私の故郷は山梨である。幼い頃、戦国随一の強固な軍団や信玄堤などの民政を大人たちは話してくれた。サラリーマンとなり、各地の武田一族の史跡を訪ね、その歴史と浪漫を探る紀行文である。
風林火山の旗 海を渡る
妻沼聖天堂
2008-09-13-Sat  CATEGORY: 美術
23貴惣門
9月12日、上杉顕彰会の史跡めぐりの行事で妻沼聖天堂に行く。参加者77名を四班にわけ夫々に現地の案内ボランテイアが付く。聖天堂は治承三(1179)年に斉藤実盛が、自分の守り本尊の大聖歓喜天を祀ったことに始まり、次男の実長が開創する。斉藤実盛はこの地方を拠点とした平安末期の武将で、保元の乱や平治の乱では源義朝の忠実な家臣として奮戦する。後に関東で平氏に仕え、平維盛の後見役として頼朝追討に出陣する。木曽義仲追討の戦いで落命する。

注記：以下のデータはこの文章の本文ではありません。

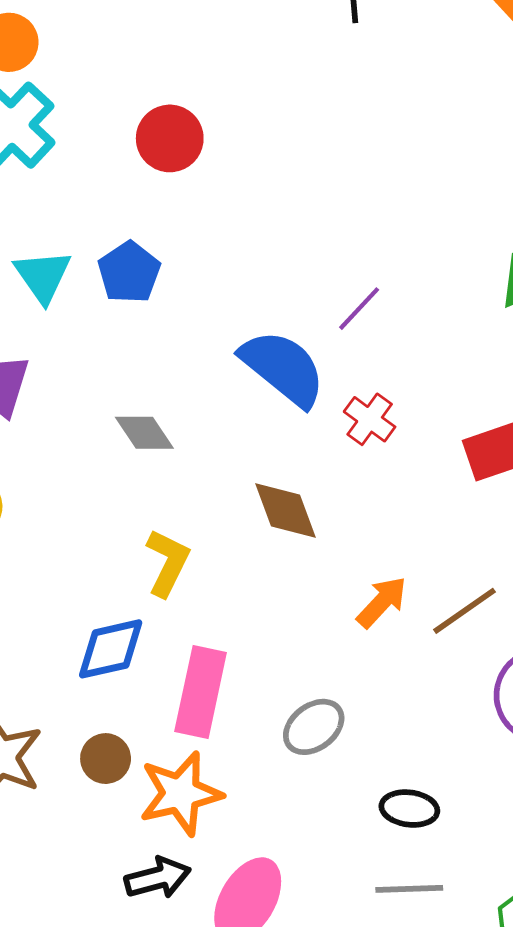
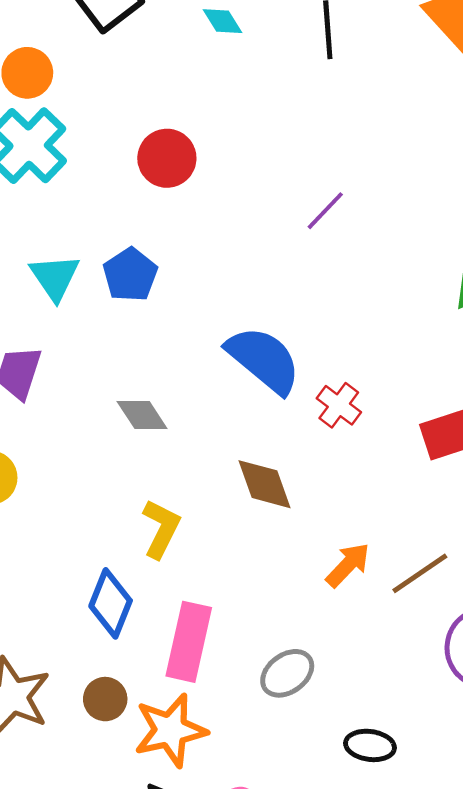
purple line: (359, 309) -> (325, 211), moved
blue diamond: (111, 649) -> (111, 603), turned -56

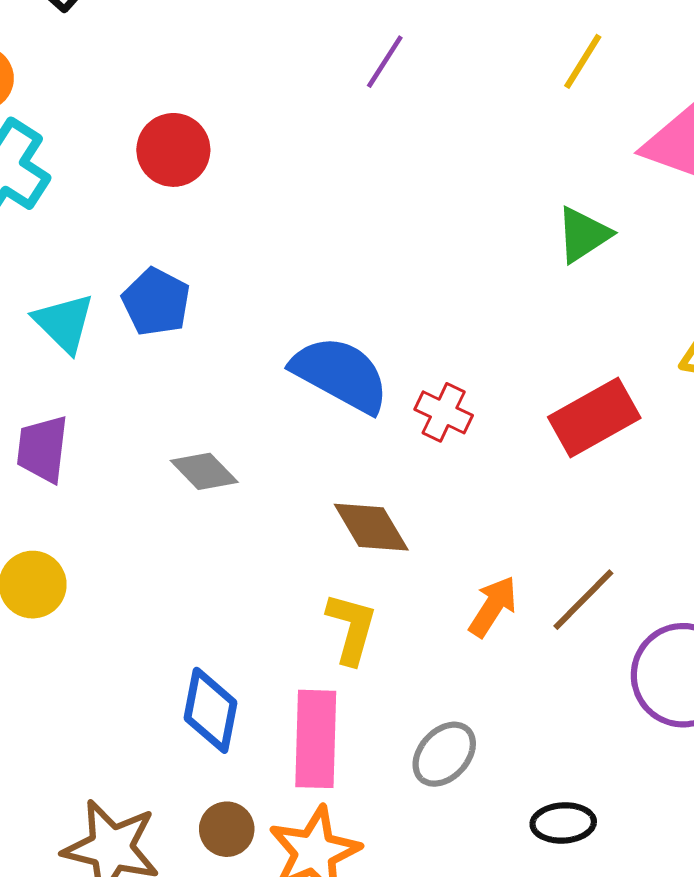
purple line: (325, 211) -> (385, 62), moved
yellow L-shape: (161, 529) -> (351, 628), moved

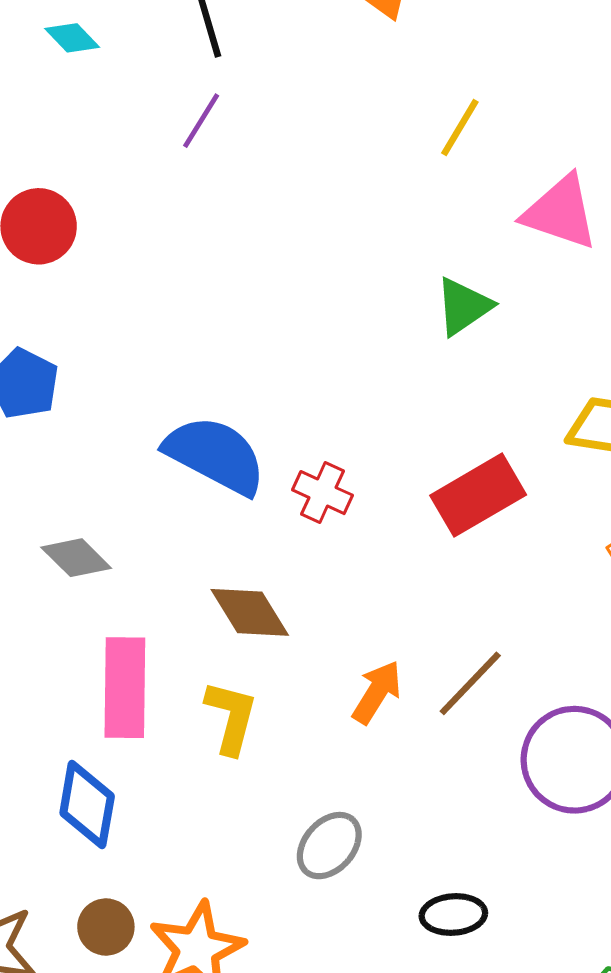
purple line: (385, 62) -> (201, 121), moved
pink rectangle: (316, 739) -> (125, 688), moved

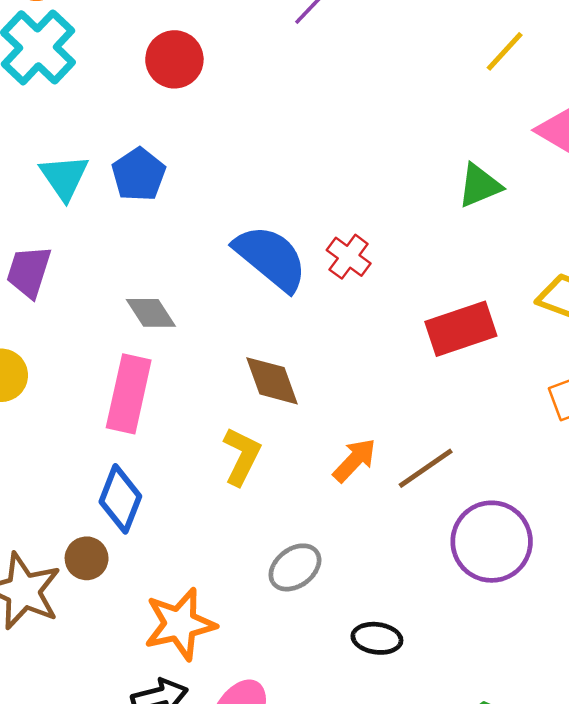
red cross: (322, 493) -> (349, 257), moved
pink rectangle: (125, 688) -> (129, 394), moved
brown circle: (106, 927) -> (87, 558), moved

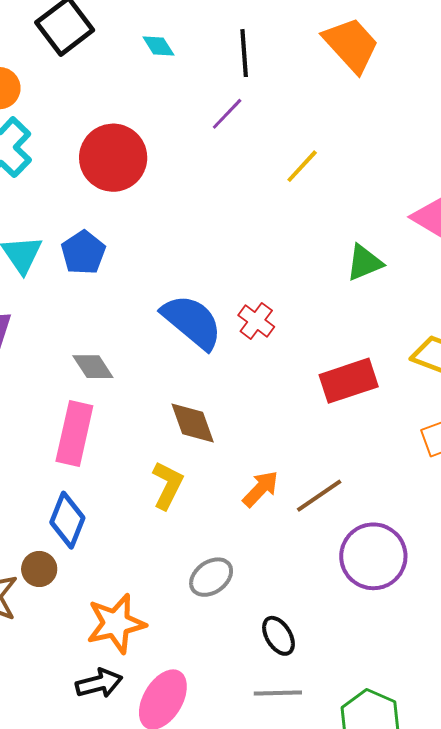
yellow line: (505, 51) -> (302, 166), moved
red circle: (174, 59) -> (113, 158), size x1.4
black ellipse: (377, 638) -> (279, 636), turned 51

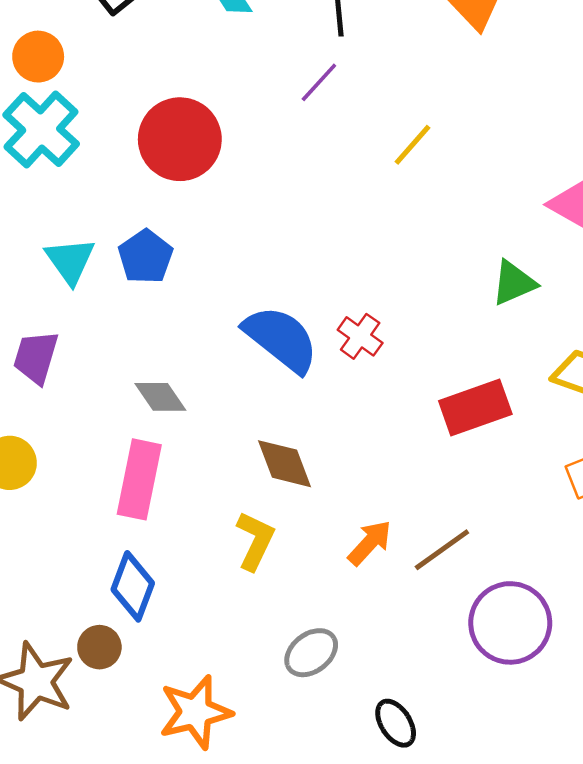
green triangle: (364, 263) -> (514, 283), moved

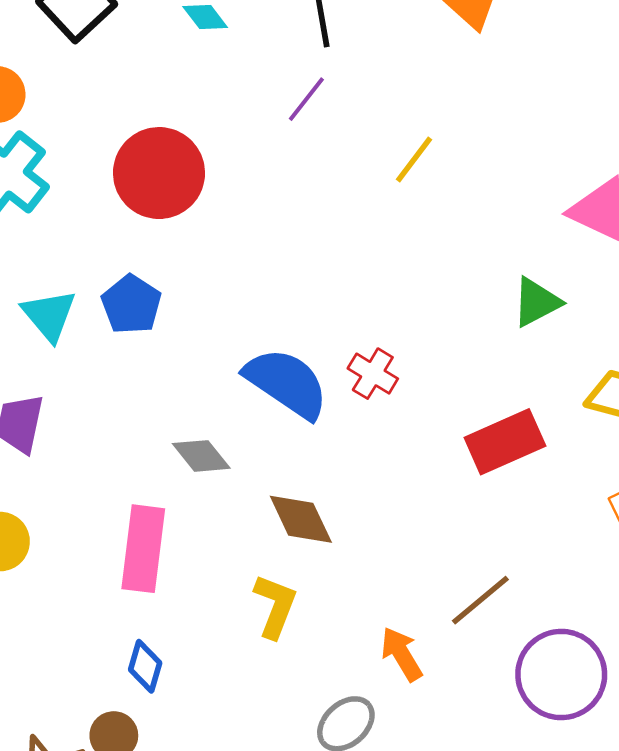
gray diamond: (160, 397) -> (201, 456), moved
orange arrow: (370, 543) -> (402, 654), moved, turned -69
blue diamond: (133, 586) -> (145, 666), size x0.7

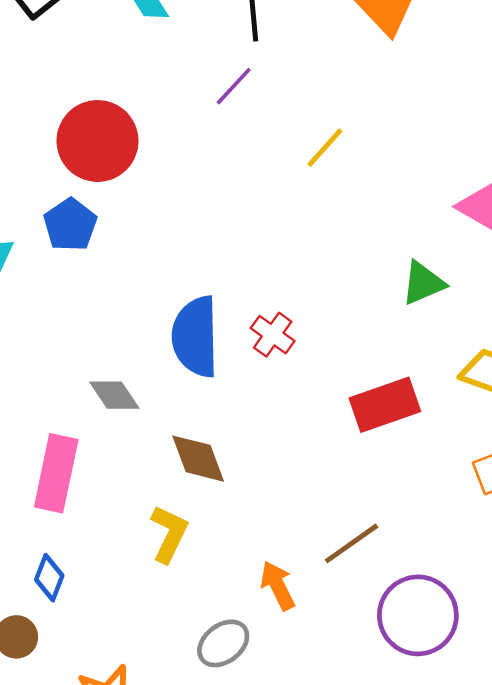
blue pentagon: (131, 304) -> (70, 225), moved
blue semicircle: (287, 383) -> (195, 337), turned -130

 御本殿と貴惣門(写真)が国指定重要文化財であり、現在の建物は250年前に建てられた。建物は見事な極彩色に彩られた彫刻で埋め尽くされている。埼玉の小日光と言われる由縁である。本殿は平成15年から20年までかけて修復中で、工事架台が組まれテントが張られ作業中である。月2回、午後2時間のみ開放され、架台の通路を上り、目の前で彫刻を覗くことが出来、江戸時代の彫刻技術の水準に驚く。改修している匠たちの精密な手さばきを見ることも出来る。屋根は0.4mmの厚さの銅版葺であるが、江戸時代に既に銅版加工技術があった。金箔と黒漆、極彩色の取り合わせも重厚かつ華美の豪華な造形であった。